Tuesday, March 25, 2014

Pay Attention

The other night I went to Wal Mart kind of late to pick up some stuff, and to get out of the house.  The woman who rang up my groceries was about my age.  It was almost ten o'clock.  We had a conversation that went sort of like this:

"You much be ready to go home," I said.

"Yes.  But when you think about it, who does want to be working, late at night,  away from their families and their homes?"

"True," I said.  "And then you must get some customers that are hard to deal with."
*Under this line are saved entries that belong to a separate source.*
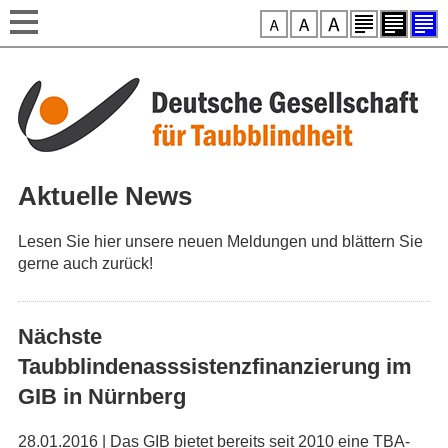
Style-Switcher
Direkt zum Inhalt
Aktuelle News
Lesen Sie hier unsere neuen Meldungen und blättern Sie
gerne auch zurück!
Nächste
Taubblindenasssistenzfinanzierung im
GIB in Nürnberg
28.01.2016 | Das GIB bietet bereits seit 2010 eine TBA-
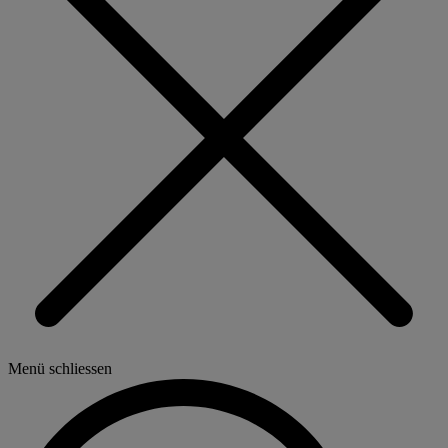
Menü schliessen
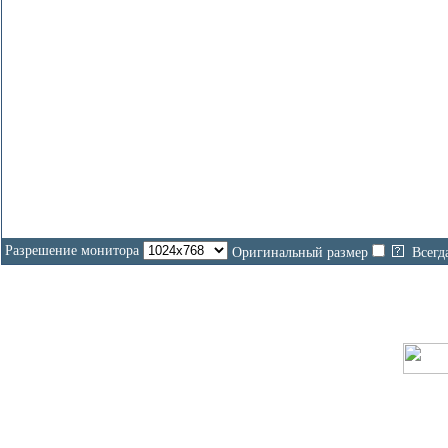
Разрешение монитора
Оригинальный размер
Всегд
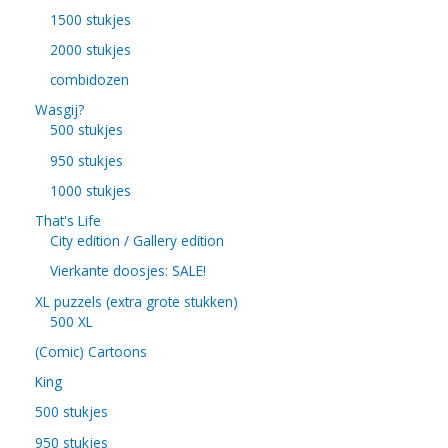
1500 stukjes
2000 stukjes
combidozen
Wasgij?
500 stukjes
950 stukjes
1000 stukjes
That's Life
City edition / Gallery edition
Vierkante doosjes: SALE!
XL puzzels (extra grote stukken)
500 XL
(Comic) Cartoons
King
500 stukjes
950 stukjes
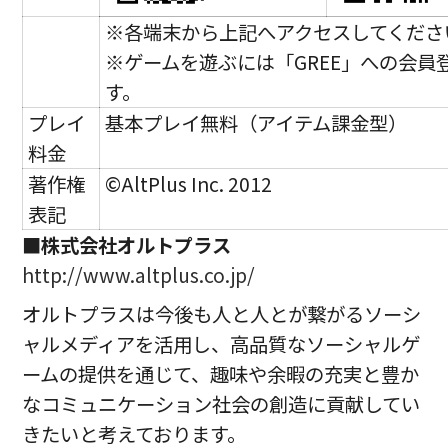
※各端末から上記へアクセスしてくださ
※ゲームを遊ぶには「GREE」への会員
す。
プレイ
基本プレイ無料（アイテム課金型）
料金
著作権
©AltPlus Inc. 2012
表記
■
株式会社オルトプラス
http://www.altplus.co.jp/
オルトプラスは今後も人と人とが繋がるソーシ
ャルメディアを活用し、高品質なソーシャルゲ
ームの提供を通じて、趣味や余暇の充実と豊か
なコミュニケーション社会の創造に貢献してい
きたいと考えております。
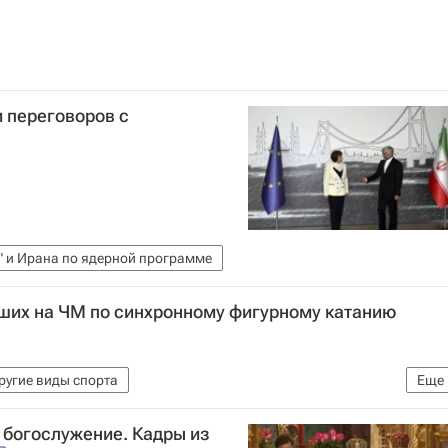
 переговоров с
" и Ирана по ядерной программе
чших на ЧМ по синхронному фигурному катанию
ругие виды спорта
Еще
фигурному катанию
 богослужение. Кадры из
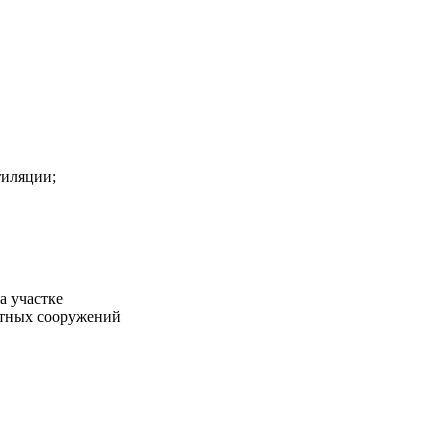
тиляции;
а участке
стных сооружений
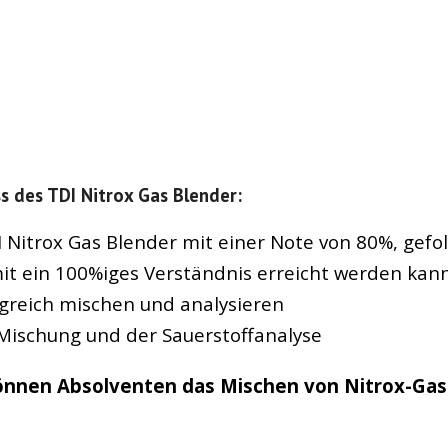
s des TDI Nitrox Gas Blender:
I Nitrox Gas Blender mit einer Note von 80%, gefo
t ein 100%iges Verständnis erreicht werden kann
greich mischen und analysieren
Mischung und der Sauerstoffanalyse
önnen Absolventen das Mischen von Nitrox-Gase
"It's really not so bad," she said.  "People are nice.  The people I work with are nice.  It's a good place to work.  Sometimes, people just have a hard time and they're going to be in a bad mood.  As long as you understand that every now and then, you're going to get someone like that, then it's okay."

I LOVED her attitude.  She had every reason to be in a foul mood herself.  She was working late, had been on her feet all day, and was obviously tired.  But her perspective changed everything!  She had made a conscious decision to view her job and the people she came across in that job in a certain way, and she was better off for it.

In the past few years I have found that this applies to many things in life.  It's easy to get up in the morning and complain, and to express our unhappiness over things that aren't quite going the way we want them to.  It's challenging to take a less than desirable situation and turn it into something that can be enjoyed or at least make you content.  But it can be done.  How do you do this?  How do you change your attitude?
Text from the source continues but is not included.